▸ **What you have to do**: Return the records below from the line containing "La technique de la molette : une méthode" onward, exactly, through and including the last line.

[Items from a data source]
■ ■ ■ ■ ■
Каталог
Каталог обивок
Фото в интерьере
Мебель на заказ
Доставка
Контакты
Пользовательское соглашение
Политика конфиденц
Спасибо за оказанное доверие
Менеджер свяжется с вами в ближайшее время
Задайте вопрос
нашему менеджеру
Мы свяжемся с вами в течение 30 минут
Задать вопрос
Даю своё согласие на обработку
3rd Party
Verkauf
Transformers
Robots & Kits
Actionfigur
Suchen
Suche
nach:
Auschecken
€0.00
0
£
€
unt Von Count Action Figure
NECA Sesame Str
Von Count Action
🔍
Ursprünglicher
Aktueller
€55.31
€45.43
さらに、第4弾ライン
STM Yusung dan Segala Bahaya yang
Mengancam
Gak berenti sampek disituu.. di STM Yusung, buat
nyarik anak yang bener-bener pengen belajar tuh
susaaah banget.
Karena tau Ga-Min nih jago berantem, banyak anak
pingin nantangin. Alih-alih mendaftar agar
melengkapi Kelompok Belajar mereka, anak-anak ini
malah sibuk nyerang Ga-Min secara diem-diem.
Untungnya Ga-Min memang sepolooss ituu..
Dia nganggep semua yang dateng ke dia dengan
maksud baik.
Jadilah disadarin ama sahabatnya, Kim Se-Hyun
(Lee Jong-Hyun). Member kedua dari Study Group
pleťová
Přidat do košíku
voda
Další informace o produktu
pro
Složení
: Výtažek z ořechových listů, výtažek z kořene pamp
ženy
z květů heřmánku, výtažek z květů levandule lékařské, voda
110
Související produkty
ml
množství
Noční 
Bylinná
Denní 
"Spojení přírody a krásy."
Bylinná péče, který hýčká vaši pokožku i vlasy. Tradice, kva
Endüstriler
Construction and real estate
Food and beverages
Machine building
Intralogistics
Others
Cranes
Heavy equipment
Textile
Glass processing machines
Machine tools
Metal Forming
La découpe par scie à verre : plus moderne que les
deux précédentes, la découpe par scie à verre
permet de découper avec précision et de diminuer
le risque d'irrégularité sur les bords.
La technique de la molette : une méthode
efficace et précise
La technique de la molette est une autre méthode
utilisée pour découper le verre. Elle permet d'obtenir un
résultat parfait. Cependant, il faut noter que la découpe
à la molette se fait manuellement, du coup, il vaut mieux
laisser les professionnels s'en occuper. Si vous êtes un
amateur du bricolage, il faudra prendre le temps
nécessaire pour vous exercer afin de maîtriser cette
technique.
■ ■ ■ ■ ■
▸ **Written solution**:
La technique de la molette : une méthode
efficace et précise
La technique de la molette est une autre méthode
utilisée pour découper le verre. Elle permet d'obtenir un
résultat parfait. Cependant, il faut noter que la découpe
à la molette se fait manuellement, du coup, il vaut mieux
laisser les professionnels s'en occuper. Si vous êtes un
amateur du bricolage, il faudra prendre le temps
nécessaire pour vous exercer afin de maîtriser cette
technique.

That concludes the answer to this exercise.